他只是看着那个装置,看着它幽蓝的光芒一下一下地跳动。
咚。咚。咚。
过了很久,他开口。
“我在等它‘醒’。”
“醒?”
“它睡了四十年。”苏远山说,“从沈星海死的那天开始,它就进入了深度休眠。能量波动降到最低,几乎无法探测。每年只有几次极微弱的脉冲,像是——做梦。”
“但最近,它开始动了。”
他转过头,看着穆玖。
“从你们在旧观测塔发射那个信号开始,它动的频率越来越高。越来越规律。”
“它认出你们了。”
穆玖的脊背微微绷紧。
“认出我们什么?”
“认出你们手里有钥匙。”苏远山说,“它等了四十年,等钥匙回来。”
他站起来,动作很慢,像是每一个关节都在疼。
他走向那个巨大的装置,伸手,轻轻按在冰冷的金属表面。
“你们想知道真相?”他说,头也不回。
“真相就是——沈星海没死。”
苏明晏愣住了。
穆玖的目光骤然收紧。
“你说什么?”
苏远山转过身,看着他们。
那双平静了四十年的眼睛里,终于有了一点涟漪。
“那场‘意外’是假的。”
“他主动选择了被‘封存’。”
“用他自己的方式。”
他指向那个正在跳动的“心脏”。
“他就在里面。”
房间里只剩下心跳一样的声音。
咚。咚。咚。
苏明晏站在那里,像被钉住了。
穆玖的脑海中闪过无数碎片——沈星海笔记里的那句话:“若我不归,杖即我归。”沈牧之说的“他那天早上出门前说想吃萝卜炖排骨”。那枚刻着“星河不渡,自有后舟”的银色薄片。
不渡。
所以他自己变成了船。
“为什么?”穆玖问,声音很轻。
苏远山看着她。
“因为那枚钥匙——完整的三枚钥匙——需要有人从‘里面’配合。”他说,“沈星海选择了进去。用他的生命,换一把能打开真相的锁。”
“他赌有人会在四十年后,拿着钥匙来开门。”
他看向苏明晏。
“他赌对了。”
苏明晏张了张嘴,却发不出声音。
他想起沈星海笔记里的那些工整的字迹,想起那些关于“辰”的符号解析,想起那句“有些真相,不是用来公之于众的。

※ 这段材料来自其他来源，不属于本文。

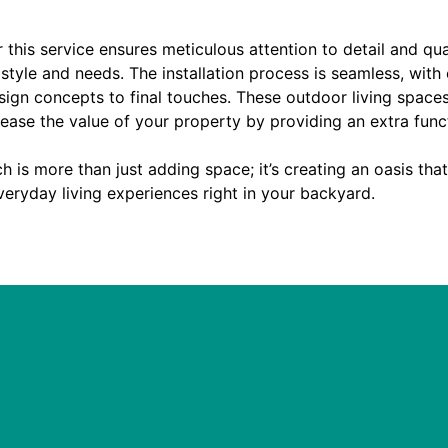
 this service ensures meticulous attention to detail and qu
 style and needs. The installation process is seamless, with
esign concepts to final touches. These outdoor living spaces
rease the value of your property by providing an extra func
h is more than just adding space; it’s creating an oasis tha
eryday living experiences right in your backyard.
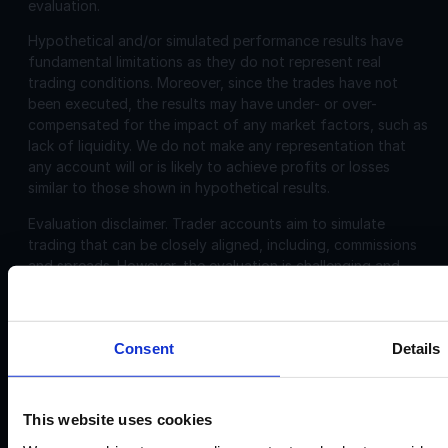
evaluation.
Hypothetical and/or simulated performance results have
fundamental limitations as they do not represent real
trading conditions. Moreover, since the trades have not
been executed, the results may have under- or over-
compensated for the impact of any market factors, such as
lack of liquidity. We do not make any representation that
any account will or is likely to achieve profits or losses
similar to those shown in hypothetical results.
Evaluation disclaimer.
Trader accounts aim to simulate
trading that can be closely aligned, including, commissions
and spreads. However, the evaluation is challenging and
may not be suitable for individuals with limited or no trading
experience.
Consent
Details
Corporate
Disclosures:
Acello Ltd (Payment Agent of IF Pro Ltd, with a trading
This website uses cookies
name of Instant Funding), a company incorporated in
England and Wales with company number 12696083 and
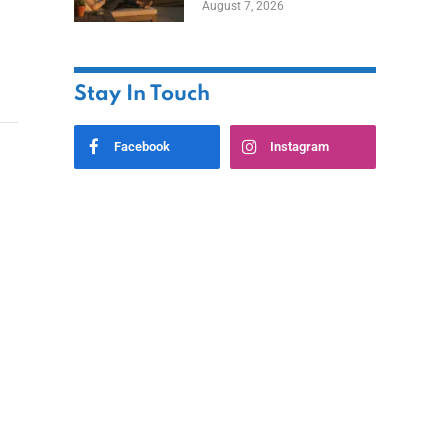
August 7, 2026
Ownership While
Keeping Capital
Stay In Touch
Facebook
Instagram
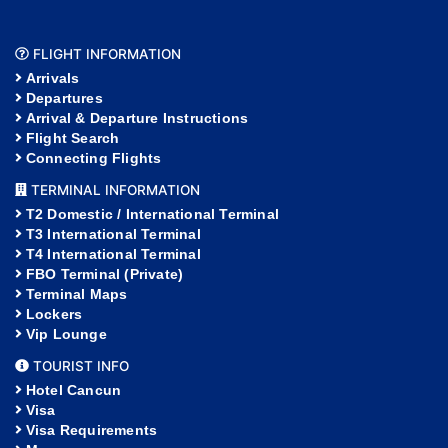
FLIGHT INFORMATION
Arrivals
Departures
Arrival & Departure Instructions
Flight Search
Connecting Flights
TERMINAL INFORMATION
T2 Domestic / International Terminal
T3 International Terminal
T4 International Terminal
FBO Terminal (Private)
Terminal Maps
Lockers
Vip Lounge
TOURIST INFO
Hotel Cancun
Visa
Visa Requirements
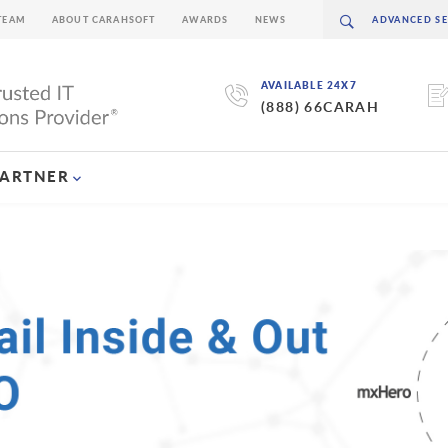
TEAM
ABOUT CARAHSOFT
AWARDS
NEWS
AVAILABLE 24X7
(888) 66CARAH
PARTNER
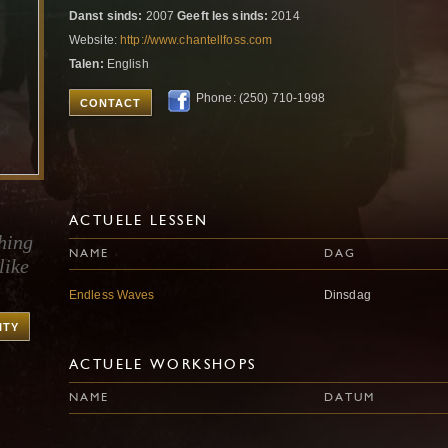
Danst sinds:
2007
Geeft les sinds:
2014
Website:
http://www.chantellfoss.com
Talen:
English
Phone: (250) 710-1998
CONTACT
ACTUELE LESSEN
hing
NAME
DAG
like
Endless Waves
Dinsdag
ITY
ACTUELE WORKSHOPS
NAME
DATUM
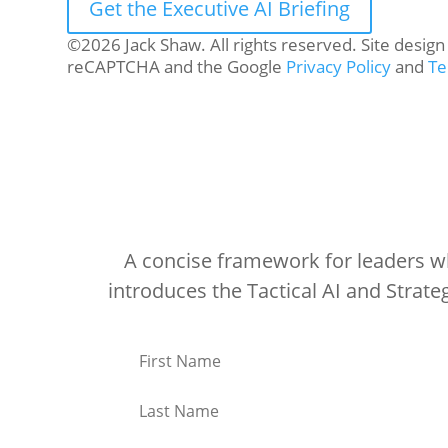
Get the Executive AI Briefing
©2026 Jack Shaw. All rights reserved. Site desig
reCAPTCHA and the Google
Privacy Policy
and
Te
A concise framework for leaders who
introduces the Tactical AI and Strat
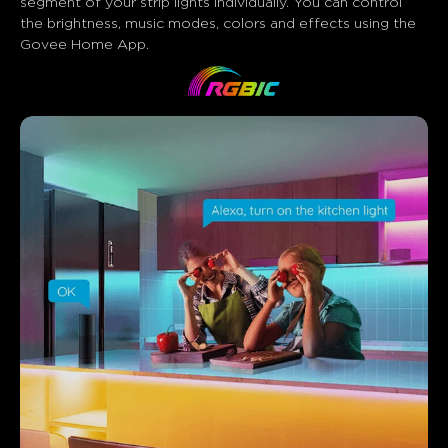
segment of your strip lights individually. You can control 
the brightness, music modes, colors and effects using the 
Govee Home App.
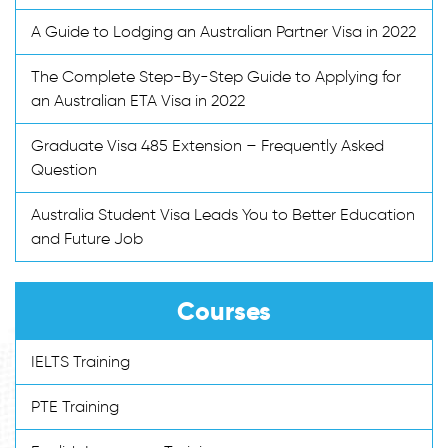
A Guide to Lodging an Australian Partner Visa in 2022
The Complete Step-By-Step Guide to Applying for
an Australian ETA Visa in 2022
Graduate Visa 485 Extension – Frequently Asked
Question
Australia Student Visa Leads You to Better Education
and Future Job
Courses
IELTS Training
PTE Training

是用来传给该知道的人”。
那个人,四十年前就知道会这样。
他安排好了一切——笔记留给儿子,手杖封进钥匙碎片,自己走进这个“心脏”,变成一把活着的锁。
然后等了四十年。
等一个叫穆玖的女孩穿越而来。
等她的哥哥自愿走进另一个实验舱,留下那枚刻着“若见吾弟”的琥珀。
等她带着这些钥匙,一步步找到这里。
苏明晏忽然觉得眼眶有点热。
他低下头,用力眨了眨眼。
苏远山看着他的样子,没有说话。
过了很久,老人开口:
“你想问的,都问完了。”
“现在——你想做什么?”
苏明晏抬起头。
他看着那个巨大的、正在跳动的“心脏”,看着里面那个等了他四十年的陌生人。
他想起沈星海笔记里的那行字:
“星河不渡,自有后舟。”
他忽然明白了。
那艘船,不是沈星海。
是他们。
“开门。”他说。
苏远山看着他。
“你确定?”
苏明晏没有回答。
他转过头,看向穆玖。
穆玖与他对视。
那双眼睛里,没有恐惧,没有犹豫。只有一种平静的、早就做好了准备的坚定。
“开门。”她说。
苏远山看着这两个年轻人,沉默了很久。
然后他点了点头。
“好。”
他走向控制台,按下了一串密码。
那个巨大的“心脏”装置,发出一声低沉的轰鸣。
跳动的节奏开始变化——从规律的咚、咚、咚,变成了某种更复杂、更像“语言”的脉动。
一道门,在装置的侧面缓缓打开。
门后是幽蓝色的光芒。
看不见里面有什么。
苏明晏深吸一口气,迈步向前。
穆玖跟在他身后。
苏远山的声音从后面传来:
“进去之后,有些事就回不来了。”
苏明晏没有回头。
“从出生起,”他说,“我就没回去过。”
他走进那扇门。
穆玖跟进去。
门在他们身后缓缓合拢。
房间再次陷入寂静,只剩下“心脏”平稳的跳动。
咚。咚。咚。
像在说话。
像在等。
四十年。
终于等到了。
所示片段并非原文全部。